当クラブの約束

1.週末練習1/4ルール(土日祝のいずれか週1回、半日以下の練習)

週末1/4 ルールとは、週末の2日間を土日でそれぞれ午前と午後の4つに分け、そのうちの1つを野球の活動に使うという考え方です。ず、この1/4ルールというシステムを考案されたのは、つくば市の春日学園少年野球クラブ様です。私は、長時間練習をはじめとした少年野球の旧態依然としたチーム運営体制に疑問を感じている中、偶然Webで春日学園少年野球クラブ様を知り、取り組み内容に大変感銘を受けました。このシステムは徐々に各所で広がり始めており、川崎市でこのシステムを採用したチーム運営をされているブエナビスタ少年野球クラブ様にもご協力をいただき、私も是非このようなチームを設立したいとご相談したところ、両チーム様ご快諾いただき、当クラブを立ち上げるに至りました。

私は旧来型の朝から晩までの長時間におよぶ過度な練習は、子どもの健全な成長を阻害する恐れがあると考えています。短期的(小学生のうち)には成果が出て、大会等で好成績を残せるかもしれませんが、蓄積した疲労で将来的に(高校などで)ケガ等を発生させるリスクをはらむと考えます。また、週末の時間を長時間野球に拘束されてしまうことで、他の習い事やイベントへの参加等が制限され、子どもが多様な経験や新しい価値観に触れる機会を奪ってしまいかねないと考えています。

2.罵声や高圧的な指導を完全禁止

子どもたちに対して恫喝するような指導が未だに根強く残っています。罵声からは何も生まれません。ただの言葉の暴力です。子どもは萎縮するだけで、その場の状況や、その子どもの行動が好転することはありません。

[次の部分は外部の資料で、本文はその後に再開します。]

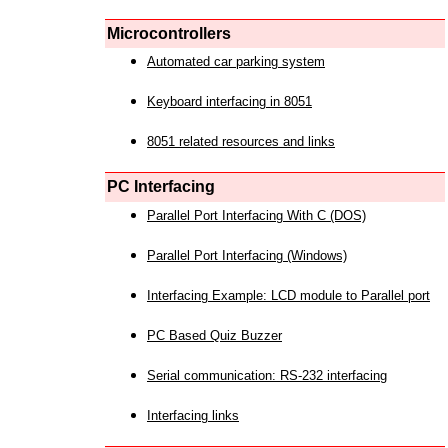
Microcontrollers
Automated car parking system
Keyboard interfacing in 8051
8051 related resources and links
PC Interfacing
Parallel Port Interfacing With C (DOS)
Parallel Port Interfacing (Windows)
Interfacing Example: LCD module to Parallel port
PC Based Quiz Buzzer
Serial communication: RS-232 interfacing
Interfacing links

また、野球では「ミスをすると罰を与える」指導方法が過去から現存しており、日本ではプロの世界でさえ罰走等のカルチャーが残っています。

当クラブでは、罵声や上から目線の高圧的な指導を完全禁止とします。また、ミスに対して何か罰を与えることもしません。指導者は、ティーチングではなく、コーチングを実践できる人材を揃え、子どもが自ら考え実行できるよう促す指導を実践します。そもそも、野球は基本的にミスのスポーツです。ましてや、小学生の野球ではエラーが頻発するのは当たり前です。小学生のうちは、ミスからどんどん学んでいければ良いと考えています。ミスを指摘するのではなく、まずは良いところを褒める、ミスが発生した場合は、なぜそうなったのか、選手と指導者が一緒に考えます。

3.野球を「楽しむ」

近年、東京23区内においては、野球禁止の公園が多く、気軽に野球やキャッチボールがができる環境がなくなっています。気軽に野球ができる環境がなく、一方で、ひとたびチームに入ってしまうと勝利至上主義で過度な練習があるため、ハードルの低い遊びの延長線にある野球をやる場所や機会はなかなかありません。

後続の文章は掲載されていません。